I am really like your blog, helps me a lot. In my country, Lard isn’t a bad word, we use it many different way but I have a question. My experience is, there is not much difference if instead of lard I use goose or chicken fat but I’d like what do you think about it. For example in this recipe can I replace lard with goose or duck fat?
Thank you in advance
Sorry, I meant this receipt:
SHANGHAI SAVORY MOONCAKES (XIAN ROU YUE BING)
Ruth
Yes, you can use goose and duck fat, Ruth.
I just purchased a half pig from an organic farm in upstate ny. I asked them to include all of the lard for just this purpose! Your method of rendering is much simpler than most I’ve seen so this is very helpful.. would you always keep it refridgerated and if so for how long?
Hi Stacey, I keep mine in the refrigerator. It can stay there for up to a year!
This is perfect for the HUGE chunk of pork fat we have left over from our pork roast dinner. Previously we would have just thrown it out, now…well that seems almost sacrilegious! Thank you for showing me the lard light!
Hahaha … I’m glad you to took the time and found this recipe :-)
How long can this pork lard keep? Thank you.

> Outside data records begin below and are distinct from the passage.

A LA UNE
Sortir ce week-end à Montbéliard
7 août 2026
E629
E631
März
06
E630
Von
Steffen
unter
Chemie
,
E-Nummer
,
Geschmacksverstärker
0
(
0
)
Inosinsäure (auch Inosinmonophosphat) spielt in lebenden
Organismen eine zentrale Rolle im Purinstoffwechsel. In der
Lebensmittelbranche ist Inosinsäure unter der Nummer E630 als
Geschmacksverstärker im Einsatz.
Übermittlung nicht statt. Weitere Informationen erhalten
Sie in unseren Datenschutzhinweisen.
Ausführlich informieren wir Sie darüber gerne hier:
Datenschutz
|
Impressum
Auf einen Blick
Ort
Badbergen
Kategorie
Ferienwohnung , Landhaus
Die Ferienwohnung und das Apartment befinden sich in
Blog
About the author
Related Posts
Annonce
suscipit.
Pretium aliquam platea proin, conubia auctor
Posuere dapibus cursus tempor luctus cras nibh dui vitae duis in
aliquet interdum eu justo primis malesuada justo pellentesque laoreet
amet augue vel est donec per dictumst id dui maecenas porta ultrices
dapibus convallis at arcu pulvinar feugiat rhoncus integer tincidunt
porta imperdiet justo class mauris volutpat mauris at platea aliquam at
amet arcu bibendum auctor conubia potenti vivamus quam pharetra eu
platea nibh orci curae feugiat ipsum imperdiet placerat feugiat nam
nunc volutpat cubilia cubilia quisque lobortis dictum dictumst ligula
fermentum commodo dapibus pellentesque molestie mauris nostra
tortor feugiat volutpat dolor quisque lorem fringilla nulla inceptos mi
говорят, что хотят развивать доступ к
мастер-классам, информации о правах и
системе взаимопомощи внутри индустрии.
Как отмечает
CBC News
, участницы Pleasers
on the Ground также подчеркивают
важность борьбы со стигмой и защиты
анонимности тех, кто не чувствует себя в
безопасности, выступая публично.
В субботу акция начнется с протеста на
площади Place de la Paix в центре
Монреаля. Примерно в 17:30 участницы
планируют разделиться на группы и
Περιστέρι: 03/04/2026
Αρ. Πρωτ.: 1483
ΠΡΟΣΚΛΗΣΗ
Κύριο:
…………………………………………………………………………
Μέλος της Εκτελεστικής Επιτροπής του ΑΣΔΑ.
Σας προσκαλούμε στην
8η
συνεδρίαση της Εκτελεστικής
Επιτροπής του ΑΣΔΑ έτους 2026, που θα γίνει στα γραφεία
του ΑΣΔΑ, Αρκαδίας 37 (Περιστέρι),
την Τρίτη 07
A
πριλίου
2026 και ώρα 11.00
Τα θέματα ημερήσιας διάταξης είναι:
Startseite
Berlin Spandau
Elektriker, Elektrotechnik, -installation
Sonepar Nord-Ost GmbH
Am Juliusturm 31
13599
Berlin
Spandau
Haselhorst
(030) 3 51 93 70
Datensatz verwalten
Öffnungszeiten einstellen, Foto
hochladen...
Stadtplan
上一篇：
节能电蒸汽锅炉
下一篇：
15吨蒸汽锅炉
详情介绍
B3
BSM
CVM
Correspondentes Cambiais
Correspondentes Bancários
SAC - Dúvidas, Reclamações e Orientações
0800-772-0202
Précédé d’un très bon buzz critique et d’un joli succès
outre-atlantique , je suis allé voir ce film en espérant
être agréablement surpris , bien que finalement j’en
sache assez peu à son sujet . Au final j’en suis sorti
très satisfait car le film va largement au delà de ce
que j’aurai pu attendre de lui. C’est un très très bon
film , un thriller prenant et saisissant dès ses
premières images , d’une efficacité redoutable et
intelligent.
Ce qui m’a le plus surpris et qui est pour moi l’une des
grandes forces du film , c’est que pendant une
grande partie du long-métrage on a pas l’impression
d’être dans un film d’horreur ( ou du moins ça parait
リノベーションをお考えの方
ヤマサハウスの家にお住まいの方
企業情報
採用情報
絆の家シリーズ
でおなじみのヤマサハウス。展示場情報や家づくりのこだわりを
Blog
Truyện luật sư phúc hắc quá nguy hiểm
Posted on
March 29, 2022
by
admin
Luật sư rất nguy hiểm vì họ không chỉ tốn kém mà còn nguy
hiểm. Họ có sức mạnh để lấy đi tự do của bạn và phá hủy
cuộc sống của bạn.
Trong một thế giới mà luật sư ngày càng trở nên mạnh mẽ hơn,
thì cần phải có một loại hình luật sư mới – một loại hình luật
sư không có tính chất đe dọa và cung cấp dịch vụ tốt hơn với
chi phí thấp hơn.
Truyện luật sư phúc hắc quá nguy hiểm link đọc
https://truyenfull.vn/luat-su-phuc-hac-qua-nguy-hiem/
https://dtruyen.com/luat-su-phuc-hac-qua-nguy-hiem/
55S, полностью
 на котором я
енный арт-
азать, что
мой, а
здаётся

Hi Dorothy, I keep it in the refrigerator for over a year, until it’s all used up. :-)
Hi there,
A little bit out of context but I was wondering if duck fat would produce similar sort of results in a stir fry, if used instead of pork lard?
Ps. Huge fan of this blog ! :)
Yes, Al, it is the same. Sarah did a little write-up about rendering duck fat recently, in this post: Chinese Braised Duck Legs.